I doubt the majority of Gauteng’s motorists will fall for this gambit.  SANRAL and the transport ministry have proved themselves to be too disingenuous, too often, for people to start believing that they’ve genuinely developed real goodwill.  It’s what happens when such agencies are the centrepieces of a long-standing and ongoing crisis of legitimacy.

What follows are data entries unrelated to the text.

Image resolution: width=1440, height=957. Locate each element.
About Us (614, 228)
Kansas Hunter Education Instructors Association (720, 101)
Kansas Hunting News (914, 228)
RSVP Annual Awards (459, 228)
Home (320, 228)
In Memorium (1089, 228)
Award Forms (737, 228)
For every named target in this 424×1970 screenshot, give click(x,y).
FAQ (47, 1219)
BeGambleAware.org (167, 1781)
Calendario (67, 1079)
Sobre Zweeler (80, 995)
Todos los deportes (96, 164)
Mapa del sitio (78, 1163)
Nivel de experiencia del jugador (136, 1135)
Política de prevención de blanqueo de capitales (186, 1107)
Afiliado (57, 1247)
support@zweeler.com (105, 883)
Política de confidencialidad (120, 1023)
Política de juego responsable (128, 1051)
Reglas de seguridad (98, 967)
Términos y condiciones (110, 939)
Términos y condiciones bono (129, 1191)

Another proposal that allegedly was mooted was to use the provisions of the AARTO Act, once promulgated, to fine non-payers and issue demerit points for “failing to obey a road traffic sign.”  Go figure.  The constitutionality of the AARTO Act is very much in question here because it seems to violate (1) presumption of innocence (under AARTO, the authorities aren’t required to prove an accused’s guilt, and any disputes are to be settled by a purportedly “independent” traffic offences tribunal), and (2) the burden-of-proof question, specifically on whom it rests.  Moreover, there’s the jarring fact that if you are caught speeding, or failing to stop at a stop street/red light, then those will be the offences with which you will be charged, not with “failing to obey a road traffic sign.”  Even if the decision-makers are perverse enough—and I wouldn’t put it past them—to implement such a strategy, the likeliest consequence thereof will be to drive more Gauteng motorists into lawlessness.

As for their tedious harping on about their much-vaunted “user pays” principle, it’s a ruse and a sham.  16-million social grants, 2-million households receiving free electricity and water, plus one giggling ex-president’s excessively appointed homestead shout stridently against its uniform application, and thoroughly destroy the notion that it’s a principle at all.